PROBLEM TO WORK ON: Transcribe the data below verbatim from the line with "MS Office Suit" to the line with "- Experience with". Include both of those lines.

RECORDS PROVIDED:
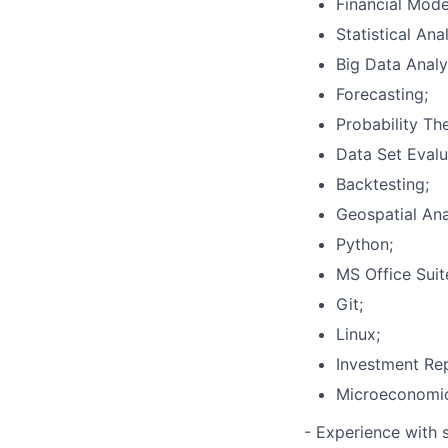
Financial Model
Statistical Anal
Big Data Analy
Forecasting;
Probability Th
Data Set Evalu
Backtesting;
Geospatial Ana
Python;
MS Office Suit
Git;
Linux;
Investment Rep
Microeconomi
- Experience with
---
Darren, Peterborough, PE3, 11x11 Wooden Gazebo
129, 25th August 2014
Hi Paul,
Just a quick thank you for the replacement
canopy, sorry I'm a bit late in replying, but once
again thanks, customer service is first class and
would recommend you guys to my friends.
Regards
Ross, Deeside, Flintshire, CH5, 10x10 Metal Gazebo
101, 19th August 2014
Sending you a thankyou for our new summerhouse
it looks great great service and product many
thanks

ANSWER TO THIS EXERCISE:
MS Office Suit
Git;
Linux;
Investment Rep
Microeconomi
- Experience with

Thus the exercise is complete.